Finalmente si intravede la luce. O almeno si spera. Dalla Festa dell’Unita di qualche settimana fa in provincia di Avellino il commissario regionale del Pd Antonio Misiani traccia la deadline del nuovo corso in casa dem. Ad inizio 2024 si apriranno le porte per il congresso campano del partito di Elly Schlein: “Ho indicato un percorso alla festa provinciale di Napoli: la riapertura a fine del tesseramento in tutte le federazioni, il congresso dei circoli della Federazione provinciale di Caserta e il congresso regionale che dovrebbero esserci ad inizio del prossimo anno. Perché non dimentichiamoci che il commissariamento regionale nasce dalla vicenda di Caserta. Adesso però spetta al gruppo dirigente del Pd campano, ai rappresentanti istituzionali, consiglieri regionali e parlamentari pronunciarsi su questo percorso per il cogresso. Se va bene lavoriamo tutti insieme per portarlo a termine. Naturalmente serve un clima di confronto sereno, unitario. Io lavoro per questo e vedremo nelle prossime settimane di incamminarci lungo questo sentiero con il Pd campano.”
Per ora non circolano ufficialmente nomi altisonanti ma una riflessione va fatta. Pane al pane e vino al vino. Come intende il Pd recuperare il rapporto coi territori? Attraverso quale ragionamento politico vuol ripristinare la credibilità perduta? Parliamoci chiaro. La solita filastrocca legata al campo largo è uno strumento incapace di generare la nascita di un gruppo dirigente vivo e che rappresenti i ceti popolari. Trasformando il Pd in un contenitore elettorale senz’anima. Del resto basti dare uno sguardo agli ultimi risultati ottenuti alle elezioni comunali a Napoli (un misero 12,2%) e alle scorse elezioni regionali (circa il 17%). Risultati ben al di sotto della media nazionale e che lasciano il tempo che trovano. Dunque la domanda sorge spontanea. A chi si affiderà il Pd campano per risalire la china in termini politici e culturali?
La prospettiva maggiormente accreditata ha un nome e un cognome: Antonio Bassolino. L’ex sindaco napoletano prese parte alla prima assemblea del Pd provinciale anche se nessuno gli diede la parola. Ancora oggi resta un mistero della fede. Ragioniamoci su per un attimo. Il partito lo invita. Lo legittima sul piano politico a presenziare ad un momento pubblico insieme ai big regionali. Ma non dice una parola in quanto né Annunziata, né Dinacci gliela chiese. Un modo irrispettoso di trattare un uomo che rientra fra i primi 4-5 dirigenti della storia della sinistra al Sud. Con pregi e difetti. Con oneri e onori. Ma andiamo avanti. Bassolino resta l’ultima spiaggia per il Pd di tornare ad essere un partito organizzato. E di sicuro col suo ritorno in un ruolo squisitamente politico il partito di Schlein può ritrovare un’identità culturale nella quale rivedersi.
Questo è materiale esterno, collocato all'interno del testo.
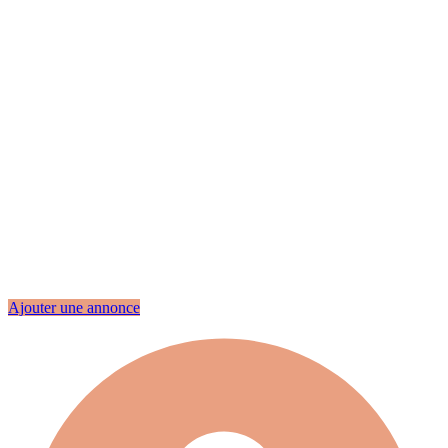
Ajouter une annonce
Inoltre in Campania, e in particolare modo a Napoli, negli ultimi anni il segretario di turno ha abdicato al proprio ruolo nel nome della subalternità a De Luca. E qui ci sarebbe da scrivere libri interi. Per caso qualcuno di voi ricorda nomi e battaglie politiche dei segretari degli ultimi 10 anni? Impresa ardua. E ci fermiamo qui onde evitare di diventare esageratamente cattivi. Pure perché se i servi sciocchi riescono a ricoprire ruoli apicali poi nessuno si lamenti se il Pd perde voti e militanti. Nessuno si lamenti se i mediocri di turno educano le nuove leve al silenzio per questioni di sopravvivenza politica ed economica. Una roba che fa ridere i polli. Con Bassolino questi ragionamenti sarebbero spazzati via nel giro di una settimana. In un quadro così insopportabile l’ex governatore può fungere da padre nobile del Pd e dell’intero centrosinistra regionale. A tal punto da poter incidere sul dopo De Luca qualora l’attuale governatore salernitano decidesse di non ricandidarsi per il fastidio terzo mandato. Ma questa è un’altra storia.